Soru 1)

HIRSIZLIK

A ineğini bakım ve idaresi için B ye verir. B’nin babası olan ve B ile aynı evde yaşayan C, D ile bu ineğin satımı konusunda anlaşır ve D den ineğin ücretini alır. Olay tarihinde B'nin haberi olmadan ineği alan C İNEĞİ D ye teslim etmeye götürürken A görür ve ineği C den alır.
Bu olayda zilyet B den rızası olmadan C'nin ineği almasında suçun mağduru zilyet kabul edilip TCK 167/1-B gereği şahsi cezasızlık sebebi olduğundan KYOK mu verilmeli, yoksa malik de aynı zamanda mağdur olur denilip hırsızlıktan iddianame mi düzenlenmeli?

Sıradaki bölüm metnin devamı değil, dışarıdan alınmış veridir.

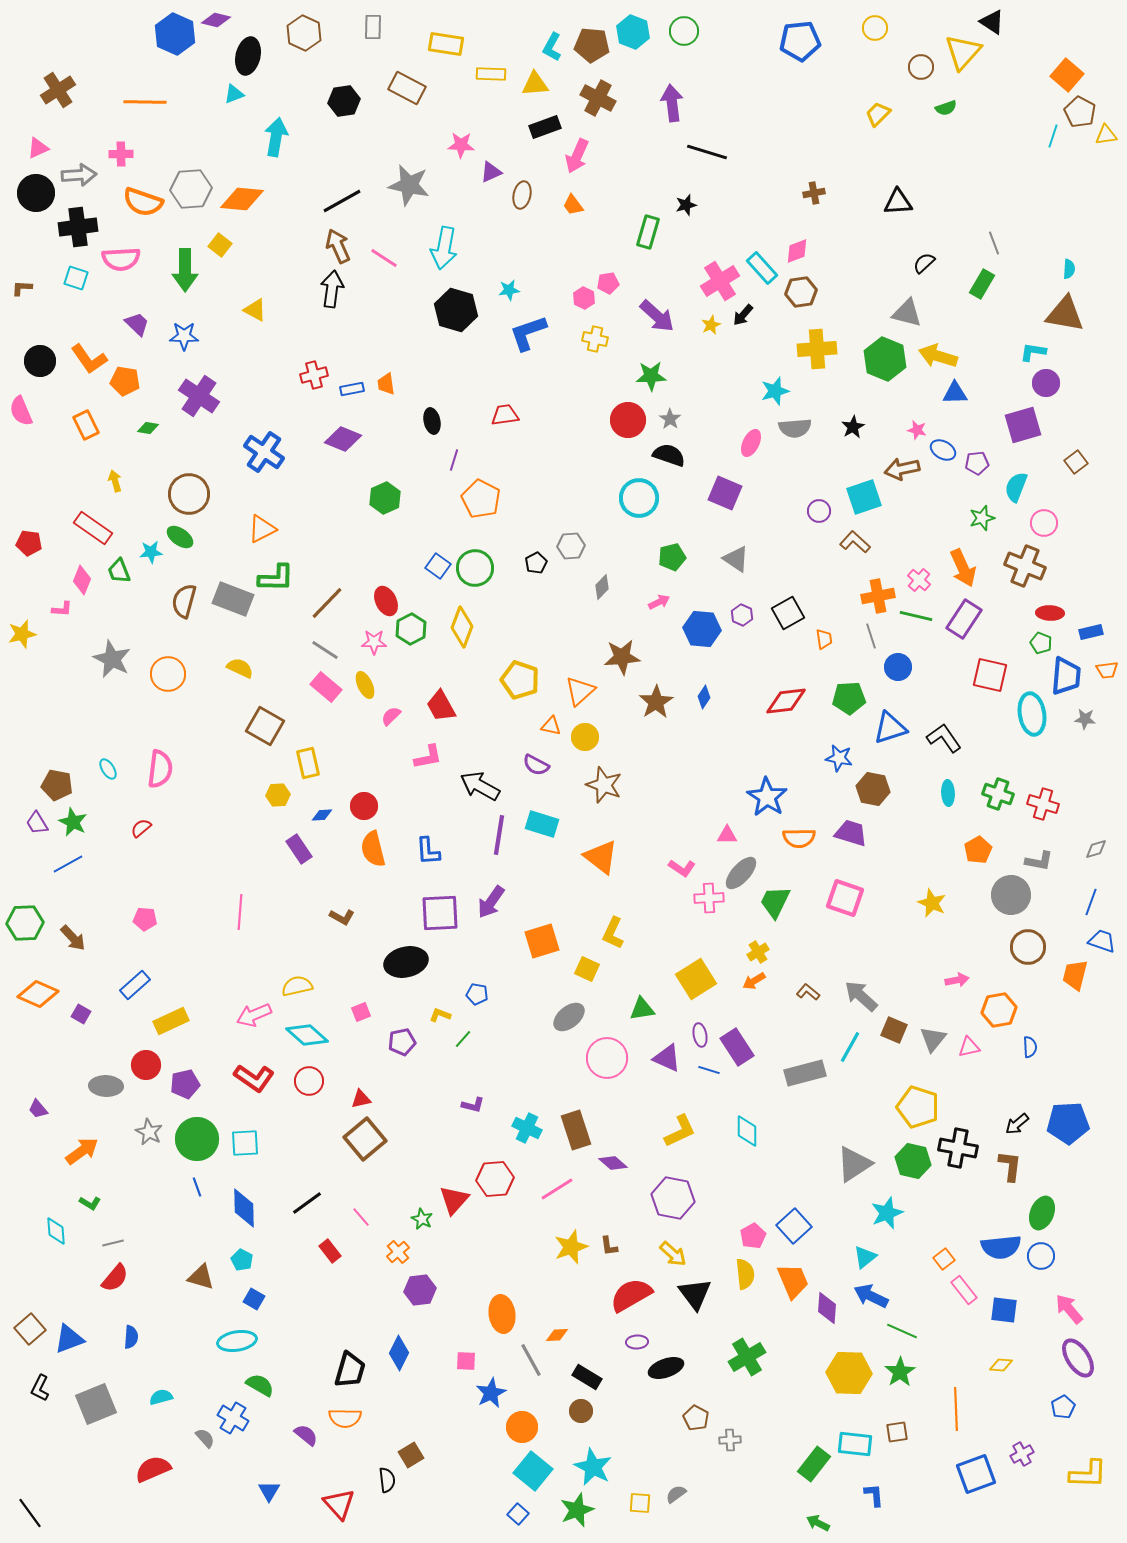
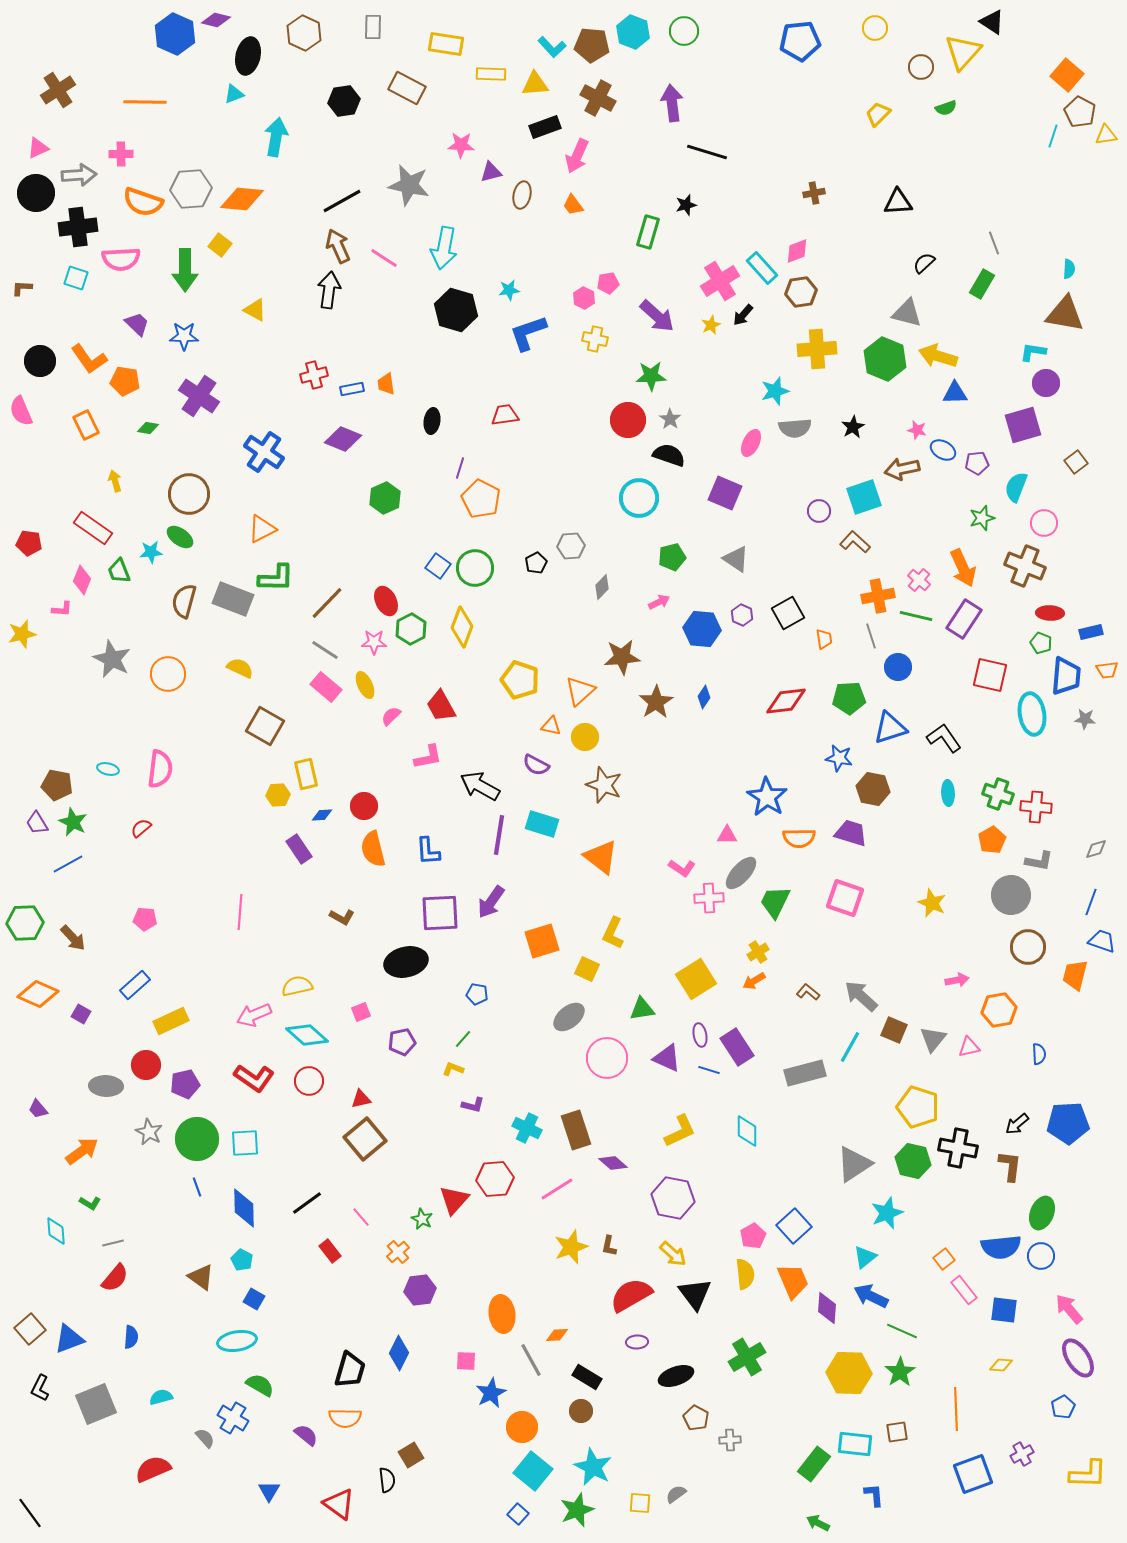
cyan L-shape at (552, 47): rotated 72 degrees counterclockwise
purple triangle at (491, 172): rotated 10 degrees clockwise
black arrow at (332, 289): moved 3 px left, 1 px down
black ellipse at (432, 421): rotated 20 degrees clockwise
purple line at (454, 460): moved 6 px right, 8 px down
yellow rectangle at (308, 763): moved 2 px left, 11 px down
cyan ellipse at (108, 769): rotated 45 degrees counterclockwise
red cross at (1043, 804): moved 7 px left, 3 px down; rotated 12 degrees counterclockwise
orange pentagon at (978, 850): moved 14 px right, 10 px up
yellow L-shape at (440, 1015): moved 13 px right, 54 px down
blue semicircle at (1030, 1047): moved 9 px right, 7 px down
brown L-shape at (609, 1246): rotated 20 degrees clockwise
brown triangle at (201, 1277): rotated 20 degrees clockwise
black ellipse at (666, 1368): moved 10 px right, 8 px down
blue square at (976, 1474): moved 3 px left
red triangle at (339, 1504): rotated 12 degrees counterclockwise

Not: KYOK, kovuşturmaya yer olmadığı anlamında..

Soru 2)
Kontak anahtarı ile kilitlenerek açıkta park halinde bırakılan motorsikletin çalınması halinde TCK 141 mi 142/1-b mi olur?

Soru 3)

5275 sayılı CGTİHK'nun 17 maddesi, hükümlünün istemi ile cezanın infazının Cumhuriyet savcılığınca ertelenebileceğini düzenlemektedir.
Aklıma takılan soru şu: Bu imkandan "hükümlünün" yanı sıra, İİK m340 uyarınca hakkında taahhüdü ihlal suçundan tazyik hapsi kararı verilmiş kişinin de istifade edebileceğinden şüphe etmemeliyiz değil mi?


Cevaplamak için forumun web adresine gidiniz..

www.avukatlarportali.com/forum


Hukuk Soruları


Soru1)  ipoteğin kaldırılmasını ve takibin durdurulmasını talep edebilir mi?
A bankaya konut kredisi için başvurur ve talebi kabul edilir. A daha sonra daireyi B'ye satarken B konut kredisini ödenmeyen bakiyesini sorar, banka verdiği cevapta konut kredisinden kalan borcun 5000 TL olduğunu yazılı olarak bildirir. B bunun üzerine daireyi satın alır.. Bir süre sonra banka A'nın bankaya olan başka borçlarından ötürü ipoteğin paraya çevrilmesi yolu ile takip başlatır. Bu gelişme üzerine bankanın müşterisine konut kredisi sözleşmesi yerine genel kredisi sözleşmesi imzalattığı anlaşılır. Burada daireyi satan A ve satın alan B bankaca yanıltılmıştır.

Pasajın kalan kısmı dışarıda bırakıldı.